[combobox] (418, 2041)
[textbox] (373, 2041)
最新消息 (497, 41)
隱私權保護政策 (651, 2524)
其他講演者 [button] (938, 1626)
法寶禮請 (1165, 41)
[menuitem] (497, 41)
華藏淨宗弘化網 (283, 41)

# ACTIVITY
The material is to be output in full, exactly as it stands.

# RESPONSE AREA
[combobox] (418, 2041)
[textbox] (373, 2041)
最新消息 (497, 41)
隱私權保護政策 (651, 2524)
其他講演者 [button] (938, 1626)
法寶禮請 (1165, 41)
[menuitem] (497, 41)
華藏淨宗弘化網 (283, 41)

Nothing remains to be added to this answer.